**Required action**
Look at every line below and count those containing "swatch". Answer with the number only.

**Stored data entries**
□ □ □ □ □

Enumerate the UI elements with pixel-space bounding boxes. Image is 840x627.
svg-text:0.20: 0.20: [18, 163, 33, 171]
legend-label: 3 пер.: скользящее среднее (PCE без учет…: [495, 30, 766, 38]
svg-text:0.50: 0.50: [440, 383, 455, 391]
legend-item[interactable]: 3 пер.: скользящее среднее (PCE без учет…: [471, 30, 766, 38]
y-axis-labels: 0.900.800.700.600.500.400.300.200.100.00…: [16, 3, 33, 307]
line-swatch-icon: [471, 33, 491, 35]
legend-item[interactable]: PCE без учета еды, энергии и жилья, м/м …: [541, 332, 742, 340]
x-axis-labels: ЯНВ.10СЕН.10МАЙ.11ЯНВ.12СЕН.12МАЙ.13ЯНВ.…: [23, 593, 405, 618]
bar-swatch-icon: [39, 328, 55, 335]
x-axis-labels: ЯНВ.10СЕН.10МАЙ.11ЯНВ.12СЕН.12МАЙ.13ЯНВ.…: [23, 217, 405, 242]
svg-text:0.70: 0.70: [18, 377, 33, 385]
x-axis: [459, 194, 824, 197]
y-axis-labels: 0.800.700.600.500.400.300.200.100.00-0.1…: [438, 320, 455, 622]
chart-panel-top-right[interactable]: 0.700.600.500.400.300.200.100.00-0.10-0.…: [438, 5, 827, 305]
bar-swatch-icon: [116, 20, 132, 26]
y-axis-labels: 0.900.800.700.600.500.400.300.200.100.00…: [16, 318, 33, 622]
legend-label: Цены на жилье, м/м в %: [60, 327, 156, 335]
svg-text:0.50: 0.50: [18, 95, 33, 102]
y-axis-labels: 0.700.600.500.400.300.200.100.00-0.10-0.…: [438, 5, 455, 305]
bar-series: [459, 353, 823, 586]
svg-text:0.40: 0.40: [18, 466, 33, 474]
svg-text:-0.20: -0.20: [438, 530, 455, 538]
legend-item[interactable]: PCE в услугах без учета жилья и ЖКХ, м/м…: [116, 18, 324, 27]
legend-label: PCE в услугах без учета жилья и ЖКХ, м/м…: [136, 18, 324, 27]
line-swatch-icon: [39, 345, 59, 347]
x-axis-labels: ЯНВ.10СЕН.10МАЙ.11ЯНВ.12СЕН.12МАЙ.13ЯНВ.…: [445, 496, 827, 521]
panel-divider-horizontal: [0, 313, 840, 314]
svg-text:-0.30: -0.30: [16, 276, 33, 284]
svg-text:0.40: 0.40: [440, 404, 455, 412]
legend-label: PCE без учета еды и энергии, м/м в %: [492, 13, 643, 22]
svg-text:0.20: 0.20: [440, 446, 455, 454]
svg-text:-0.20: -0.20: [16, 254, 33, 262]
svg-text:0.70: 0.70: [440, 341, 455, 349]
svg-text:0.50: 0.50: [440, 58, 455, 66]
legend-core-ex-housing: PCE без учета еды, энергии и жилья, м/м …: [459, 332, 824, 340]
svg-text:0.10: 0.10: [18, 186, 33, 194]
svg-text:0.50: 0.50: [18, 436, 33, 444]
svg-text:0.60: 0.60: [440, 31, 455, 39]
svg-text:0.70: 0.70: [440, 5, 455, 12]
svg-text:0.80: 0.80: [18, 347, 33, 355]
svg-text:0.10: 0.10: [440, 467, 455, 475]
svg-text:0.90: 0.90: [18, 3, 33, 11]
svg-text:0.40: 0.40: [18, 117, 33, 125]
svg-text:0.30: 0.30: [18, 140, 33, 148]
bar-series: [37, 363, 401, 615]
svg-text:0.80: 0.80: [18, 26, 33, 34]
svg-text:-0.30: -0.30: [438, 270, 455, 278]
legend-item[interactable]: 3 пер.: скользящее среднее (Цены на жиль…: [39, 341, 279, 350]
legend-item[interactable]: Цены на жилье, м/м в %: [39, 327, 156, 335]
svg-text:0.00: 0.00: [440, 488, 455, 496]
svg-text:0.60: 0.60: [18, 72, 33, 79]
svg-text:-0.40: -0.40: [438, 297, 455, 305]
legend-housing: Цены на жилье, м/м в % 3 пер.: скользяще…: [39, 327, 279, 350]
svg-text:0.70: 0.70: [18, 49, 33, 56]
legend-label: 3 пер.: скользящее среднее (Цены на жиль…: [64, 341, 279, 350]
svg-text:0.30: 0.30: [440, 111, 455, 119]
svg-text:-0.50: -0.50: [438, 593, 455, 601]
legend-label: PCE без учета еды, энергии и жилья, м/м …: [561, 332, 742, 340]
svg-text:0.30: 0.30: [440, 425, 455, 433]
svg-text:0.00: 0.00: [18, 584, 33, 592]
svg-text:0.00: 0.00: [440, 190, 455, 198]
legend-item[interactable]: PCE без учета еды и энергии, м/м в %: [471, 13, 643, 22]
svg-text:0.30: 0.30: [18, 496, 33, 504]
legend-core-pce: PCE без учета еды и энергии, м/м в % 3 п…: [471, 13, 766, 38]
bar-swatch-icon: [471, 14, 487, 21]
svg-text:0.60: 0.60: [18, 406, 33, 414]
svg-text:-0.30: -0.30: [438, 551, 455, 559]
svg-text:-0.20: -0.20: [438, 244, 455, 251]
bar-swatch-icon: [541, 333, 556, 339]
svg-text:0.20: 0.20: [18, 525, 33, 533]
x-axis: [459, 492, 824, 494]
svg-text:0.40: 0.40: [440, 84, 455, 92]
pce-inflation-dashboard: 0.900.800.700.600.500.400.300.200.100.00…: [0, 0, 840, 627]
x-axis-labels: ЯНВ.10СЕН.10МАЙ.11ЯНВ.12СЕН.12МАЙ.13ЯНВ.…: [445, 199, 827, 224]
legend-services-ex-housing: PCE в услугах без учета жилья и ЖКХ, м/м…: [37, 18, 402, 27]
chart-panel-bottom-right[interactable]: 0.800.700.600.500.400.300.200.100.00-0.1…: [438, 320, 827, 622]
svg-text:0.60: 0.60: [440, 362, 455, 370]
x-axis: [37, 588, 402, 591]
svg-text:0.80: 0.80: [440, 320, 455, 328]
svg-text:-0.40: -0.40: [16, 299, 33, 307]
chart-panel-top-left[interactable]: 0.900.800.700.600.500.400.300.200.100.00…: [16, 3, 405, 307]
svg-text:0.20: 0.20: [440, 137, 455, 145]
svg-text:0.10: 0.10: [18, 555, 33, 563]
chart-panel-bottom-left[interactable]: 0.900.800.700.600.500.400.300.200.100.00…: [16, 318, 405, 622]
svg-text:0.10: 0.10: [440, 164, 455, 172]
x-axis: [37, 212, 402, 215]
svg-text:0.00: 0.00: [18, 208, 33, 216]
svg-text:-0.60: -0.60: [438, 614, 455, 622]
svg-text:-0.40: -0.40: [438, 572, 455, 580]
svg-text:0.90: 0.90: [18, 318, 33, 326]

□ □ □ □ □

**Task output**
6